| About this exercise |
Output every entry below exactly, without its pictures.

| Input records |
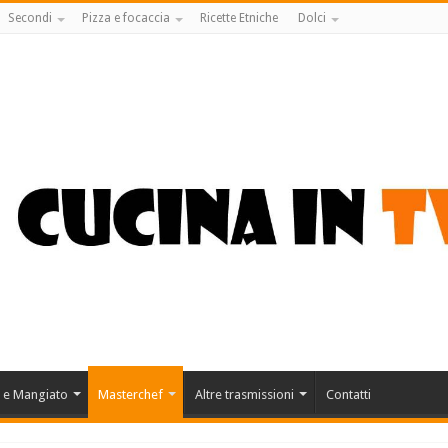
Secondi
Pizza e focaccia
Ricette Etniche
Dolci
 e Mangiato
Masterchef
Altre trasmissioni
Contatti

| Answer |
Secondi
Pizza e focaccia
Ricette Etniche
Dolci
 e Mangiato
Masterchef
Altre trasmissioni
Contatti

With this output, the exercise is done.